**WHAT IS REQUIRED:** What you return must be the exact lines of the material below, from the first through the one that has "W ramach odzieży", with no pictures and, please, nothing else.
═══ MATERIALS PROVIDED
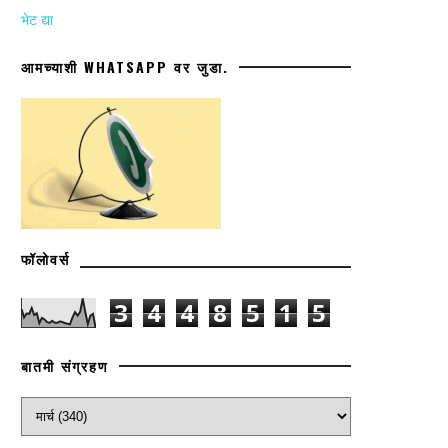
भेट द्या
आमच्याशी WHATSAPP वर जुडा.
फॉलोवर्स
3
4
4
8
5
1
5
बातमी संग्रहण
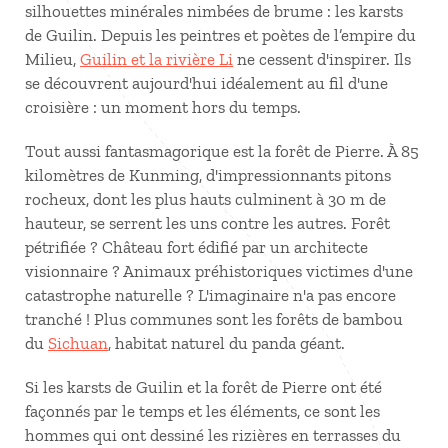
silhouettes minérales nimbées de brume : les karsts
de Guilin. Depuis les peintres et poètes de l’empire du
Milieu,
Guilin et la rivière Li
ne cessent d'inspirer. Ils
se découvrent aujourd'hui idéalement au fil d'une
croisière : un moment hors du temps.
Tout aussi fantasmagorique est la forêt de Pierre. À 85
kilomètres de Kunming, d'impressionnants pitons
rocheux, dont les plus hauts culminent à 30 m de
hauteur, se serrent les uns contre les autres. Forêt
pétrifiée ? Château fort édifié par un architecte
visionnaire ? Animaux préhistoriques victimes d'une
catastrophe naturelle ? L'imaginaire n'a pas encore
tranché ! Plus communes sont les forêts de bambou
du
Sichuan
, habitat naturel du panda géant.
Si les karsts de Guilin et la forêt de Pierre ont été
façonnés par le temps et les éléments, ce sont les
hommes qui ont dessiné les rizières en terrasses du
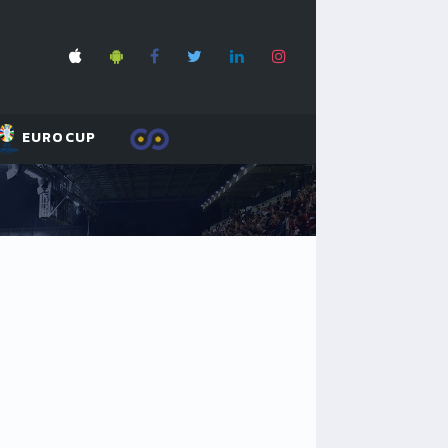
EUROCUP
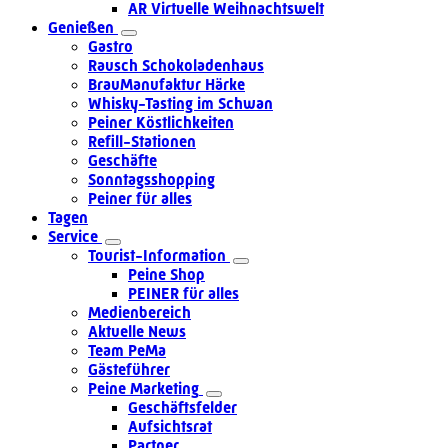
AR Virtuelle Weihnachtswelt
Genießen
Gastro
Rausch Schokoladenhaus
BrauManufaktur Härke
Whisky-Tasting im Schwan
Peiner Köstlichkeiten
Refill-Stationen
Geschäfte
Sonntagsshopping
Peiner für alles
Tagen
Service
Tourist-Information
Peine Shop
PEINER für alles
Medienbereich
Aktuelle News
Team PeMa
Gästeführer
Peine Marketing
Geschäftsfelder
Aufsichtsrat
Partner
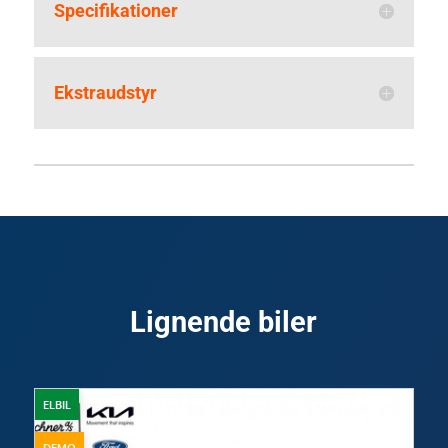
Specifikationer
Ekstraudstyr
Lignende biler
ELBIL
DEMO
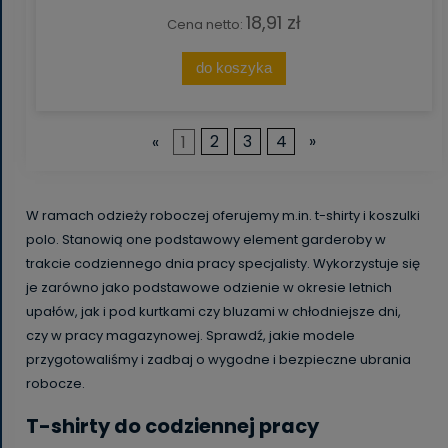
18,91 zł
Cena netto:
do koszyka
«
1
2
3
4
»
W ramach odzieży roboczej oferujemy m.in. t-shirty i koszulki
polo. Stanowią one podstawowy element garderoby w
trakcie codziennego dnia pracy specjalisty. Wykorzystuje się
je zarówno jako podstawowe odzienie w okresie letnich
upałów, jak i pod kurtkami czy bluzami w chłodniejsze dni,
czy w pracy magazynowej. Sprawdź, jakie modele
przygotowaliśmy i zadbaj o wygodne i bezpieczne ubrania
robocze.
T-shirty do codziennej pracy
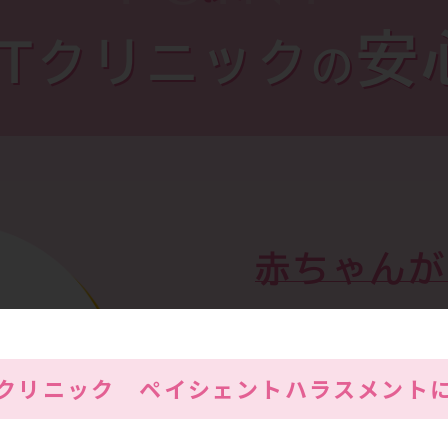
安
RTクリニック
の
赤ちゃんが
ご夫婦のた
Tクリニック
ペイシェントハラスメント
門性
不妊症治療を専門で学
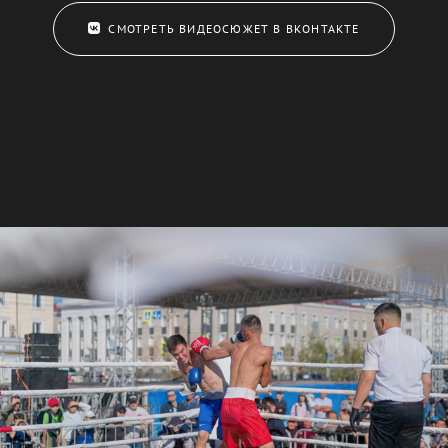
СМОТРЕТЬ ВИДЕОСЮЖЕТ В ВКОНТАКТЕ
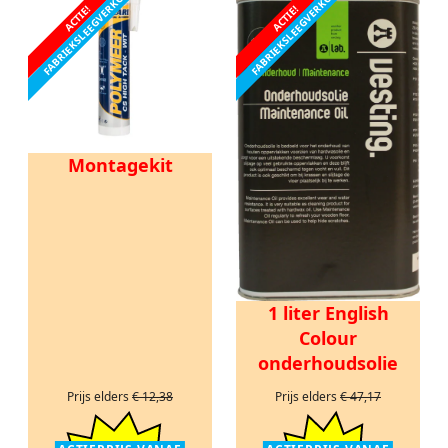
FABRIEKSLEEGVERKOOP
FABRIEKSLEEGVERKOOP
ACTIE!
ACTIE!
Montagekit
1 liter English
Colour
onderhoudsolie
Prijs elders
€ 12,38
Prijs elders
€ 47,17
══════
**ANSWER TO THE EXERCISE:**
भेट द्या
आमच्याशी WHATSAPP वर जुडा.
फॉलोवर्स
3
4
4
8
5
1
5
बातमी संग्रहण
silhouettes minérales nimbées de brume : les karsts
de Guilin. Depuis les peintres et poètes de l’empire du
Milieu,
Guilin et la rivière Li
ne cessent d'inspirer. Ils
se découvrent aujourd'hui idéalement au fil d'une
croisière : un moment hors du temps.
Tout aussi fantasmagorique est la forêt de Pierre. À 85
kilomètres de Kunming, d'impressionnants pitons
rocheux, dont les plus hauts culminent à 30 m de
hauteur, se serrent les uns contre les autres. Forêt
pétrifiée ? Château fort édifié par un architecte
visionnaire ? Animaux préhistoriques victimes d'une
catastrophe naturelle ? L'imaginaire n'a pas encore
tranché ! Plus communes sont les forêts de bambou
du
Sichuan
, habitat naturel du panda géant.
Si les karsts de Guilin et la forêt de Pierre ont été
façonnés par le temps et les éléments, ce sont les
hommes qui ont dessiné les rizières en terrasses du
EUROCUP
AR Virtuelle Weihnachtswelt
Genießen
Gastro
Rausch Schokoladenhaus
BrauManufaktur Härke
Whisky-Tasting im Schwan
Peiner Köstlichkeiten
Refill-Stationen
Geschäfte
Sonntagsshopping
Peiner für alles
Tagen
Service
Tourist-Information
Peine Shop
PEINER für alles
Medienbereich
Aktuelle News
Team PeMa
Gästeführer
Peine Marketing
Geschäftsfelder
Aufsichtsrat
Partner
Specifikationer
Ekstraudstyr
Lignende biler
ELBIL
DEMO
18,91 zł
Cena netto:
do koszyka
«
1
2
3
4
»
W ramach odzieży roboczej oferujemy m.in. t-shirty i koszulki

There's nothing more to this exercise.